Parmi les illusionnés en chef, Bruno Le Maire. Bien que l’industrie française poursuive sa lente décomposition, que les infrastructures (routes, ponts, voies ferrées, etc.) se dégradent et que la démographie amorce un déclin, le ministre de l’Économie se gonfle les baskets avec « la crédibilité retrouvée » de la France auprès des « dirigeants des grands fonds d’investissement internationaux », notamment BlackRock, comme le rapporte le JDD. Le Maire s’extasie face aux 51 milliards de dollars de dividendes distribués aux actionnaires de sociétés françaises au second trimestre 2019 ; « nouveau record historique et meilleure performance européenne de loin », précise l’hebdomadaire, alors qu’en Allemagne, ils n’étaient que de 38,5 milliards.

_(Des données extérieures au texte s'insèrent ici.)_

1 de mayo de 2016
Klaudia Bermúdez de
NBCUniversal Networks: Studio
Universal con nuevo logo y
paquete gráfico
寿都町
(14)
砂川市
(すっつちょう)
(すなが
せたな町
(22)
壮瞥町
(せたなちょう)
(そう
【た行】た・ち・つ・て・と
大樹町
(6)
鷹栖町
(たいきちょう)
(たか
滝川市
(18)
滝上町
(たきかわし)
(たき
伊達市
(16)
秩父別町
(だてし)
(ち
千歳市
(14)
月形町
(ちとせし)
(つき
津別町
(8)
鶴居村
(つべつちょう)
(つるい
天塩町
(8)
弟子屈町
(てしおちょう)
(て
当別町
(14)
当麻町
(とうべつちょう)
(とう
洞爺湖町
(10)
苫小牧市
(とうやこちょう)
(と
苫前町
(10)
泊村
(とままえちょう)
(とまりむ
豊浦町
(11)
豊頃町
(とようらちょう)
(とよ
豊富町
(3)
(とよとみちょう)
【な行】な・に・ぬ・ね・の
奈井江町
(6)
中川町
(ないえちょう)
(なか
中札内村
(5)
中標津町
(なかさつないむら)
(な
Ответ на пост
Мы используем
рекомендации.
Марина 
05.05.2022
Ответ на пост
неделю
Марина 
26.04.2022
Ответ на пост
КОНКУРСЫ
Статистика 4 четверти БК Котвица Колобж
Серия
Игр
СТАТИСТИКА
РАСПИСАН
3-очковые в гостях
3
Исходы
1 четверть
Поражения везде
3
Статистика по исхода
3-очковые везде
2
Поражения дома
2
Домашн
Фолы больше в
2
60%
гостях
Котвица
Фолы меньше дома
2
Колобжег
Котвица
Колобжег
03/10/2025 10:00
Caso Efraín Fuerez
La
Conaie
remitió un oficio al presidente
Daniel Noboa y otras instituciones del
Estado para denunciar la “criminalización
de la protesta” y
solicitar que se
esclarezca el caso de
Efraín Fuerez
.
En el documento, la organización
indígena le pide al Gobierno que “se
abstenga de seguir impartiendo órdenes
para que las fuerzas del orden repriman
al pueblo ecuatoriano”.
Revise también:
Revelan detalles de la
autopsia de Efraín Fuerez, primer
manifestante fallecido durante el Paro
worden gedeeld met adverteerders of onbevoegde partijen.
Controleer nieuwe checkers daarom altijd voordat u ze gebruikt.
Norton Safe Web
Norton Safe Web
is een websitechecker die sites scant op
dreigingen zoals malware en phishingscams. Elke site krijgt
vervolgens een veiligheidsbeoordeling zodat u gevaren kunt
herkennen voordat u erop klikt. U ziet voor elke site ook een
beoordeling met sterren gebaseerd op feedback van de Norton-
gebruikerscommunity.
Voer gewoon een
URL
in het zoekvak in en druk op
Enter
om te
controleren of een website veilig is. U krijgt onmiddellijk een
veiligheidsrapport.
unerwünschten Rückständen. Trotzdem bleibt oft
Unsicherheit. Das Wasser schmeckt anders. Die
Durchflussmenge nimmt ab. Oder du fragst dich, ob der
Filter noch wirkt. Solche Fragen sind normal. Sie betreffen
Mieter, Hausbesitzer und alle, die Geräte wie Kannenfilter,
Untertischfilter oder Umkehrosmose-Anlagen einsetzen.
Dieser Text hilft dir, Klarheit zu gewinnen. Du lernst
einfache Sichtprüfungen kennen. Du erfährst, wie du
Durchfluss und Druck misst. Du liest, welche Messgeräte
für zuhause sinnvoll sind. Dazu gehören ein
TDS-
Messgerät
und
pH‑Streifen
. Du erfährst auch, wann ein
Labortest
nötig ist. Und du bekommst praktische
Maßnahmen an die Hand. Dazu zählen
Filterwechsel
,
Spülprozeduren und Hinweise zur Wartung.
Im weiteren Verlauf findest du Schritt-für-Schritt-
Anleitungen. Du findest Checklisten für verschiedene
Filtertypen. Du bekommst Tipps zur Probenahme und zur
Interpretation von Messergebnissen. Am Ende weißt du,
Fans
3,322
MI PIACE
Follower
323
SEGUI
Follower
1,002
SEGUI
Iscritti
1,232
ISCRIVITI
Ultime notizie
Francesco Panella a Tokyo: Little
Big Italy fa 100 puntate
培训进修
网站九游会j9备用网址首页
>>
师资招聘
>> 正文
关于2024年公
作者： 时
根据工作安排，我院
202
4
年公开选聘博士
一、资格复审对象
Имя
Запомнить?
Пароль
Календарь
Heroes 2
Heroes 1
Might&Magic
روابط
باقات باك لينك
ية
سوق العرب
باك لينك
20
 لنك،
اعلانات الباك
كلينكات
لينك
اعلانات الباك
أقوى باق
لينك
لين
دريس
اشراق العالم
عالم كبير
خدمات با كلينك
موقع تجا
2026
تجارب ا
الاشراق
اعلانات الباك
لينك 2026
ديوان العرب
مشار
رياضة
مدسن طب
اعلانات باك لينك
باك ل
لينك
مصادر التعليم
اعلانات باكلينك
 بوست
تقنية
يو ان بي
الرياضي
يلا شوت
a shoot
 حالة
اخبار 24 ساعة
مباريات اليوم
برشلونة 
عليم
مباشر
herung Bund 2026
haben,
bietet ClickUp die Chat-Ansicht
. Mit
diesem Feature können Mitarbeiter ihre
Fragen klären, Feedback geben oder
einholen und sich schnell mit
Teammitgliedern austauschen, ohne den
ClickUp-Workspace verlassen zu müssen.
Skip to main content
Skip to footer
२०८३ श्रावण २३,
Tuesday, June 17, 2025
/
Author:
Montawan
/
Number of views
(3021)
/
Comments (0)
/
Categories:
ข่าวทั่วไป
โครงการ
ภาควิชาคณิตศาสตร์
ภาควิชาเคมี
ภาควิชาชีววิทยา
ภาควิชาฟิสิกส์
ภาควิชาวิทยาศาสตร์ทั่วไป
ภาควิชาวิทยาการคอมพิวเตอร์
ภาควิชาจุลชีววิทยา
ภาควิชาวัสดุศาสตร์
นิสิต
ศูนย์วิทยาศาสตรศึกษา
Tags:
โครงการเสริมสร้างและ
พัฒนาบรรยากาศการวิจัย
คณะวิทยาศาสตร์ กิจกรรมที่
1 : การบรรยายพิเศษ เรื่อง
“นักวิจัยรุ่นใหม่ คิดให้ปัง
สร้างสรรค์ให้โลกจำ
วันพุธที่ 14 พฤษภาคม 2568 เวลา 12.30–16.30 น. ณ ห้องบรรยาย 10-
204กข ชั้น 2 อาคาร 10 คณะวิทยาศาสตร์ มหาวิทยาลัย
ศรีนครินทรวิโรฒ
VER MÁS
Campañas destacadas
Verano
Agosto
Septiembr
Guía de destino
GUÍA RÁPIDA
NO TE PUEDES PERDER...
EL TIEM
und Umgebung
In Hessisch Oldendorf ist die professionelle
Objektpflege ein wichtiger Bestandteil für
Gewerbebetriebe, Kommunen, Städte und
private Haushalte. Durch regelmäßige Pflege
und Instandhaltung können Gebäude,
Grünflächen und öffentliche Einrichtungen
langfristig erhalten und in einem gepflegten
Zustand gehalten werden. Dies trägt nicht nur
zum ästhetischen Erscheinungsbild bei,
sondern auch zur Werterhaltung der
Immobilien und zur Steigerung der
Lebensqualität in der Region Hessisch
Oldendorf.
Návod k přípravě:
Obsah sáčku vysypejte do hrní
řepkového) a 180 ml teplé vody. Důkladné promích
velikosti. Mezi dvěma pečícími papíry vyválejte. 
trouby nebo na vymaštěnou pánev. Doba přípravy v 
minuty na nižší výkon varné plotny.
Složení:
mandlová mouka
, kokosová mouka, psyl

Pour Le Maire, droit dans ses bottes, ce sont les efforts consentis pour réduire les déficits budgétaires et attirer la finance internationale dans l’Hexagone qui ont permis de propulser Macron à la tête du leadership européen ! Il faut dire qu’entre le chaos du Brexit, l’imbroglio italien et la déroute de Merkel, la situation du gouvernement français apparaît comme un îlot de stabilité…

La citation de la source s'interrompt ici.